Leave the pictures out, and transcribe the material below exactly from the line with "rsion creates shrimp" to the line with "contracts - just pay for what you use.", both lines included.

BEGIN RECORDS TO USE

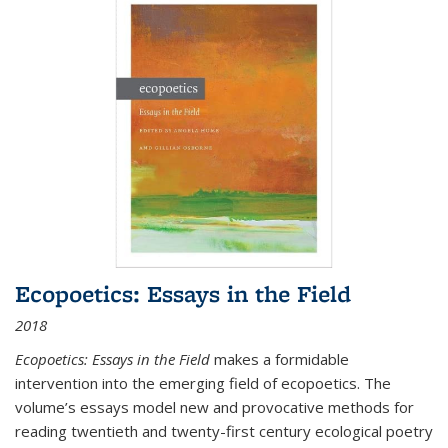
Ecopoetics: Essays in the Field
2018
Ecopoetics: Essays in the Field
makes a formidable
intervention into the emerging field of ecopoetics. The
volume’s essays model new and provocative methods for
reading twentieth and twenty-first century ecological poetry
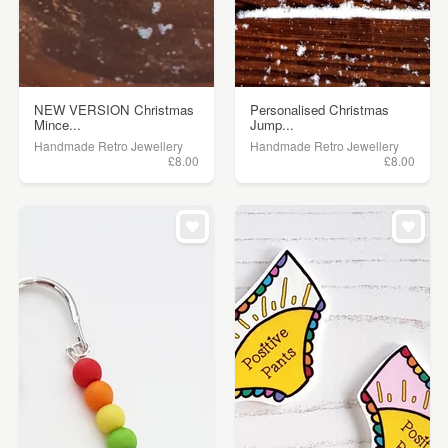
NEW VERSION Christmas
Personalised Christmas
Mince...
Jump...
Handmade Retro Jewellery
Handmade Retro Jewellery
£8.00
£8.00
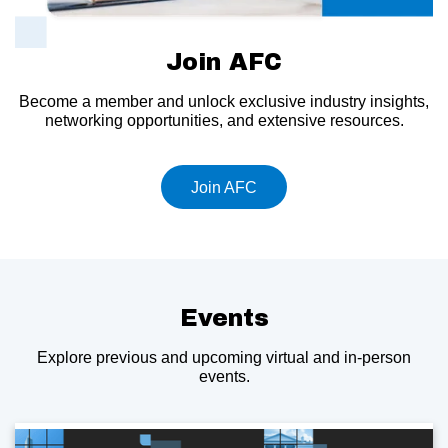
Join AFC
Become a member and unlock exclusive industry insights,
networking opportunities, and extensive resources.
Join AFC
Events
Explore previous and upcoming virtual and in-person
events.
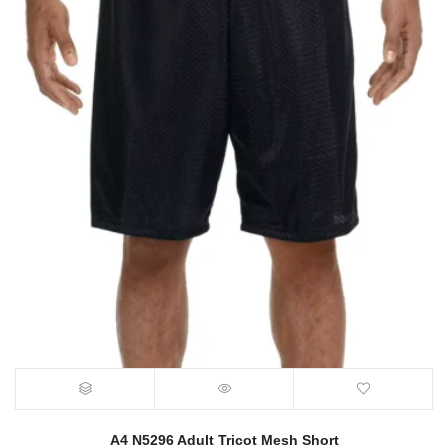
A4 N5296 Adult Tricot Mesh Short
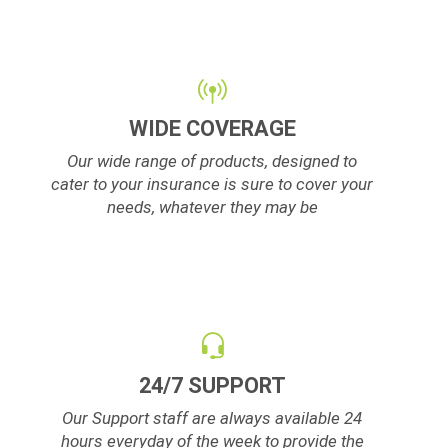
WIDE COVERAGE
Our wide range of products, designed to
cater to your insurance is sure to cover your
needs, whatever they may be
24/7 SUPPORT
Our Support staff are always available 24
hours everyday of the week to provide the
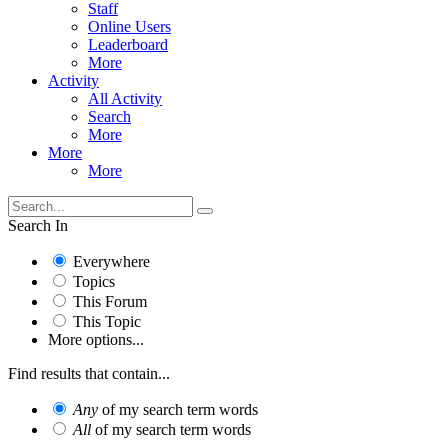
Staff
Online Users
Leaderboard
More
Activity
All Activity
Search
More
More
More
Search In
Everywhere
Topics
This Forum
This Topic
More options...
Find results that contain...
Any
of my search term words
All
of my search term words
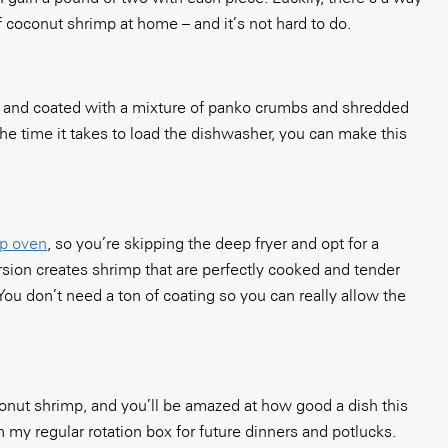
f coconut shrimp at home – and it’s not hard to do.
 and coated with a mixture of panko crumbs and shredded
he time it takes to load the dishwasher, you can make this
op oven
, so you’re skipping the deep fryer and opt for a
rsion creates shrimp that are perfectly cooked and tender
 You don’t need a ton of coating so you can really allow the
onut shrimp, and you’ll be amazed at how good a dish this
n my regular rotation box for future dinners and potlucks.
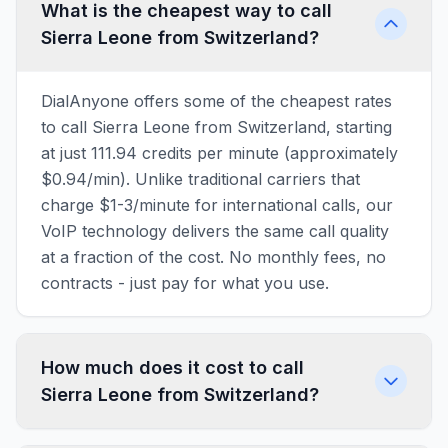
What is the cheapest way to call
Sierra Leone from Switzerland?
DialAnyone offers some of the cheapest rates
to call Sierra Leone from Switzerland, starting
at just 111.94 credits per minute (approximately
$0.94/min). Unlike traditional carriers that
charge $1-3/minute for international calls, our
VoIP technology delivers the same call quality
at a fraction of the cost. No monthly fees, no
contracts - just pay for what you use.
How much does it cost to call
Sierra Leone from Switzerland?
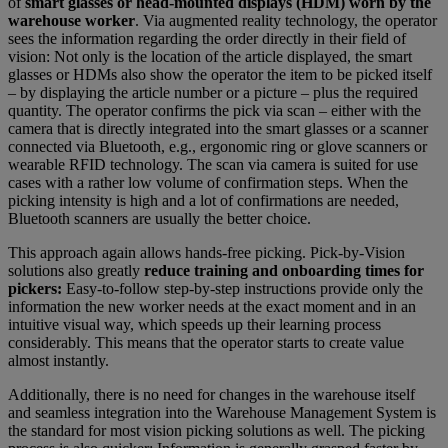
of
smart glasses or head-mounted displays (HDM) worn by the
warehouse worker
. Via augmented reality technology, the operator
sees the information regarding the order directly in their field of
vision: Not only is the location of the article displayed, the smart
glasses or HDMs also show the operator the item to be picked itself
– by displaying the article number or a picture – plus the required
quantity. The operator confirms the pick via scan – either with the
camera that is directly integrated into the smart glasses or a scanner
connected via Bluetooth, e.g., ergonomic ring or glove scanners or
wearable RFID technology. The scan via camera is suited for use
cases with a rather low volume of confirmation steps. When the
picking intensity is high and a lot of confirmations are needed,
Bluetooth scanners are usually the better choice.
This approach again allows hands-free picking. Pick-by-Vision
solutions also greatly
reduce training and onboarding times for
pickers:
Easy-to-follow step-by-step instructions provide only the
information the new worker needs at the exact moment and in an
intuitive visual way, which speeds up their learning process
considerably. This means that the operator starts to create value
almost instantly.
Additionally, there is no need for changes in the warehouse itself
and seamless integration into the Warehouse Management System is
the standard for most vision picking solutions as well. The picking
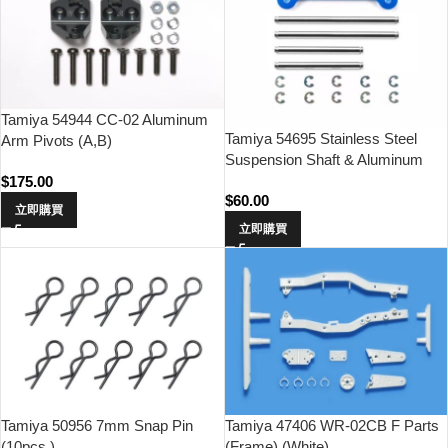
Tamiya 54944 CC-02 Aluminum
Tamiya 54695 Stainless Steel
Arm Pivots (A,B)
Suspension Shaft & Aluminum
Support Bridge (GF-01, WR-02)
$
175.00
$
60.00
立即購買
立即購買
Tamiya 50956 7mm Snap Pin
Tamiya 47406 WR-02CB F Parts
(10pcs.)
(Frame) (White)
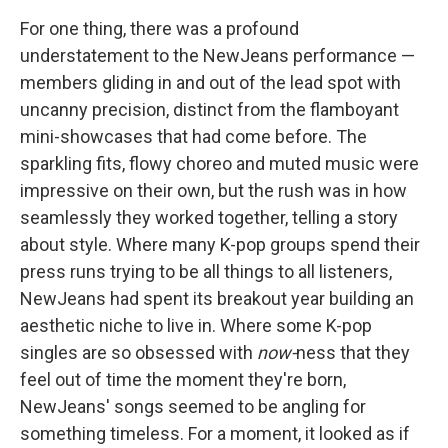
For one thing, there was a profound
understatement to the NewJeans performance —
members gliding in and out of the lead spot with
uncanny precision, distinct from the flamboyant
mini-showcases that had come before. The
sparkling fits, flowy choreo and muted music were
impressive on their own, but the rush was in how
seamlessly they worked together, telling a story
about style. Where many K-pop groups spend their
press runs trying to be all things to all listeners,
NewJeans had spent its breakout year building an
aesthetic niche to live in. Where some K-pop
singles are so obsessed with
now-
ness that they
feel out of time the moment they're born,
NewJeans' songs seemed to be angling for
something timeless. For a moment, it looked as if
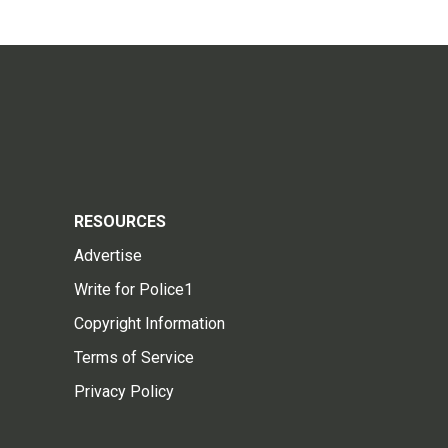
RESOURCES
Advertise
Write for Police1
Copyright Information
Terms of Service
Privacy Policy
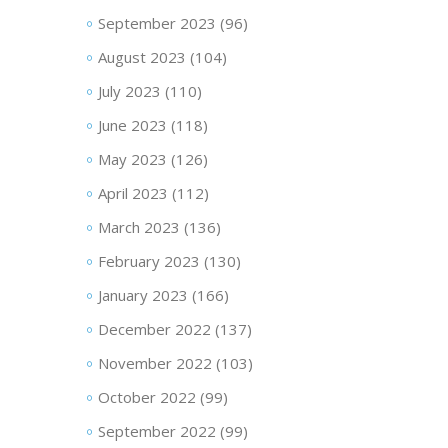
September 2023
(96)
August 2023
(104)
July 2023
(110)
June 2023
(118)
May 2023
(126)
April 2023
(112)
March 2023
(136)
February 2023
(130)
January 2023
(166)
December 2022
(137)
November 2022
(103)
October 2022
(99)
September 2022
(99)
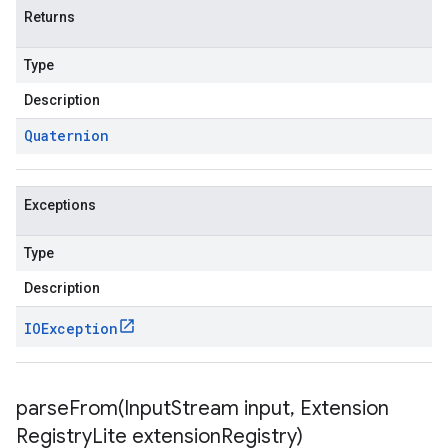
Returns
Type
Description
Quaternion
Exceptions
Type
Description
IOException
parseFrom(
Input
Stream input
,
Extension
Registry
Lite extension
Registry)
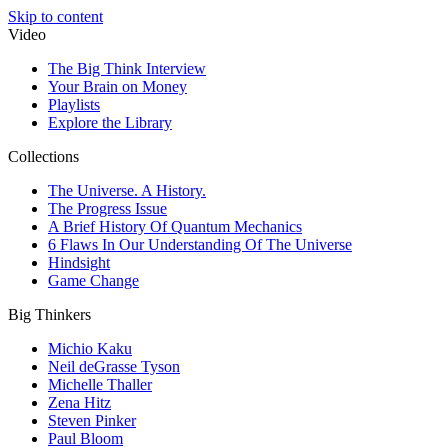
Skip to content
Video
The Big Think Interview
Your Brain on Money
Playlists
Explore the Library
Collections
The Universe. A History.
The Progress Issue
A Brief History Of Quantum Mechanics
6 Flaws In Our Understanding Of The Universe
Hindsight
Game Change
Big Thinkers
Michio Kaku
Neil deGrasse Tyson
Michelle Thaller
Zena Hitz
Steven Pinker
Paul Bloom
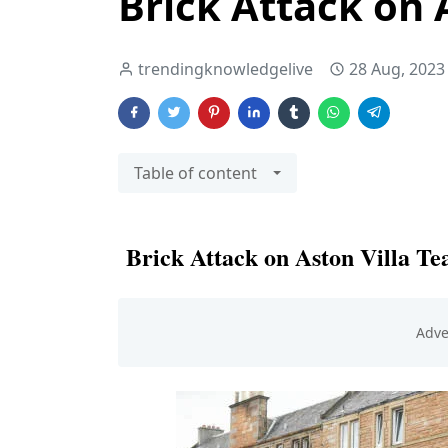
Brick Attack on 
trendingknowledgelive
28 Aug, 2023
Table of content
Brick Attack on Aston Villa T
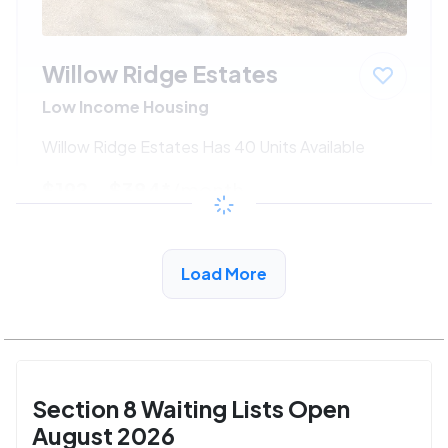
Willow Ridge Estates
Low Income Housing
Willow Ridge Estates Has 40 Units Available
$192 - $384*
/month
View Detail
Load More
Section 8 Waiting Lists Open
August 2026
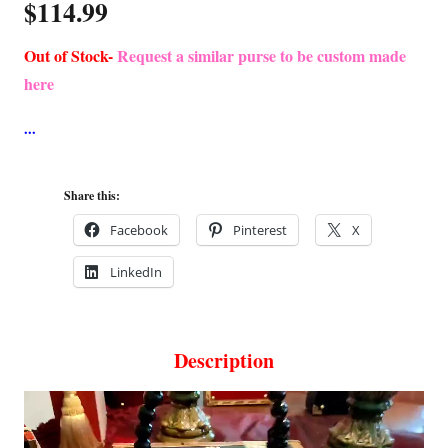
$
114.99
Out of Stock-
Request a similar purse to be custom made
here
Share this:
Facebook
Pinterest
X
LinkedIn
Description
Video
Player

END RECORDS TO USE

_ANSWER FOR THIS EXERCISE_
rsion creates shrimp that are perfectly cooked and tender
 You don’t need a ton of coating so you can really allow the
onut shrimp, and you’ll be amazed at how good a dish this
n my regular rotation box for future dinners and potlucks.
What is the cheapest way to call
Sierra Leone from Switzerland?
DialAnyone offers some of the cheapest rates
to call Sierra Leone from Switzerland, starting
at just 111.94 credits per minute (approximately
$0.94/min). Unlike traditional carriers that
charge $1-3/minute for international calls, our
VoIP technology delivers the same call quality
at a fraction of the cost. No monthly fees, no
contracts - just pay for what you use.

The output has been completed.